Bianco, handed the reins at Ole Miss on June 7, 2000, demonstrated the merits of a program standing by its man by skippering a talented but enigmatic Ole Miss squad to college baseball’s biggest stage.

DeLucia was in command from the first pitch, allowing just 4 Razorback singles, not walking a batter, and faltering only once. In the 7th inning, after 2 Razorback outs, Robert Moore singled and Jalen Battles reached base on an infield error. With the leading run heading to the plate in the person of Arkansas slugger Brady Slavens, Bianco headed to the mound — and left ESPN’s commentators guessing whether DeLucia was done for the day.
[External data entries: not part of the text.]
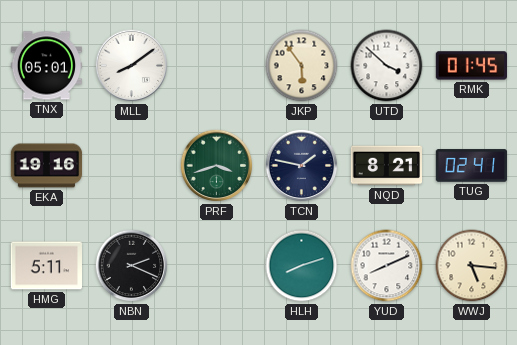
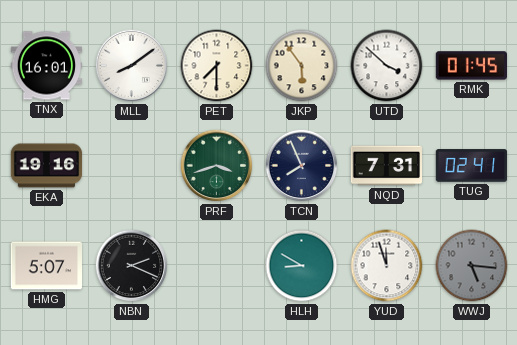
TNX: 05:01 -> 16:01
PET: none -> 7:30
TCN: 1:47 -> 7:56
NQD: 8:21 -> 7:31
HMG: 5:11 -> 5:07
HLH: 8:12 -> 8:50
YUD: 8:11 -> 11:57
WWJ dial: cream -> grey
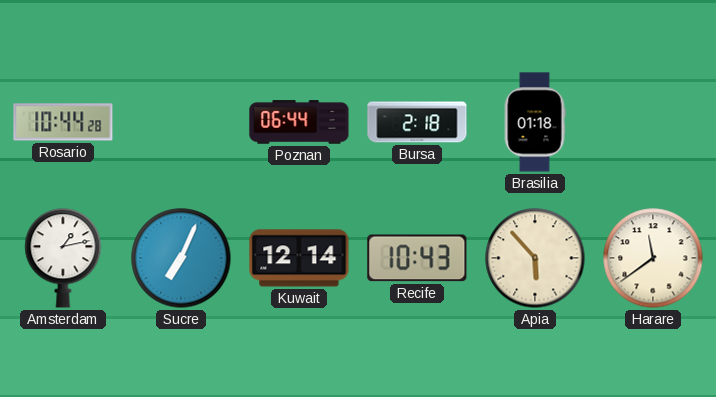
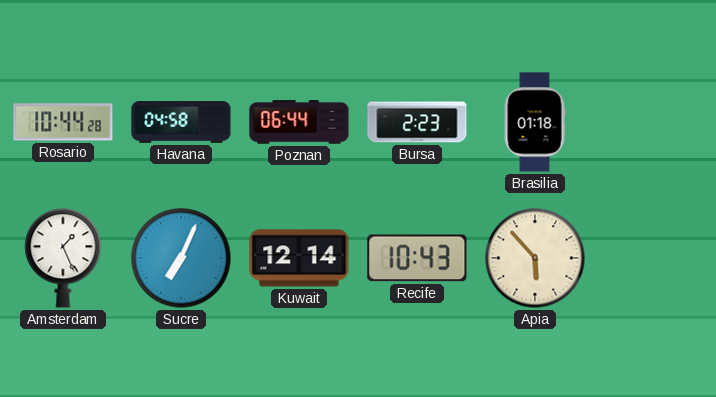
Havana: none -> 04:58
Bursa: 2:18 -> 2:23
Amsterdam: 1:13 -> 1:26
Harare: 11:39 -> none
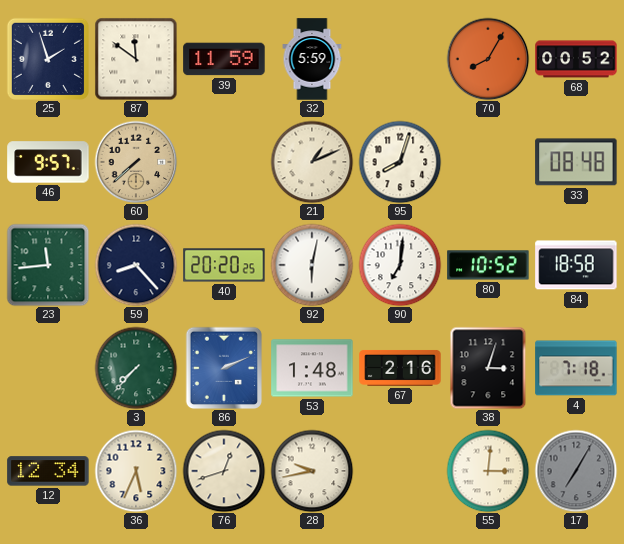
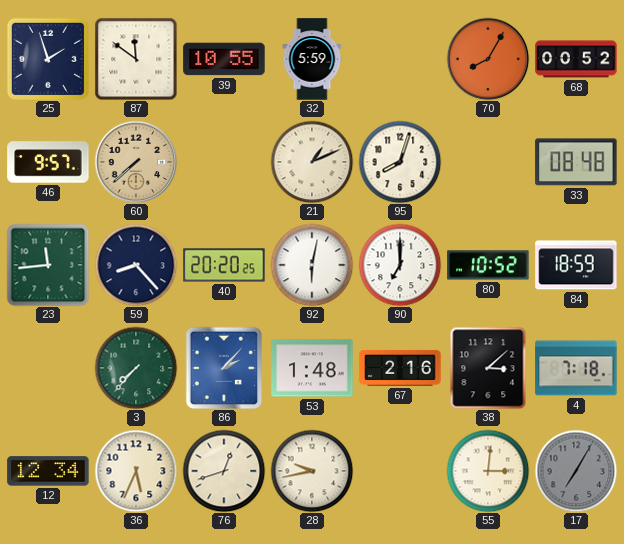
39: 11:59 -> 10:55
90: 7:01 -> 7:00
84: 18:58 -> 18:59
86: 2:11 -> 2:07
38: 3:03 -> 3:08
The veteran coach stuck with his man, and DeLucia answered the bell, getting Slavens to roll over a harmless ground ball to second base. Inning over, threat over, Arkansas’ season over. Because from there, DeLucia faced 6 more batters and set them all down, 3 by strikeouts, with the last, Kevin Graham, ending the game with DeLucia’s 7th strikeout.

How big was DeLucia’s performance? Kevin Abel’s 2018 shutout of Arkansas was brought up, but the buzzword immediately following the game was “historic.” Given that the win moved the Rebels beyond their prior best CWS showing, it was certainly that. In his past 3 NCAA Tournament starts, DeLucia is 3-0 with 12 hits and 1 earned run allowed in 22 1/3 innings (and 26 strikeouts).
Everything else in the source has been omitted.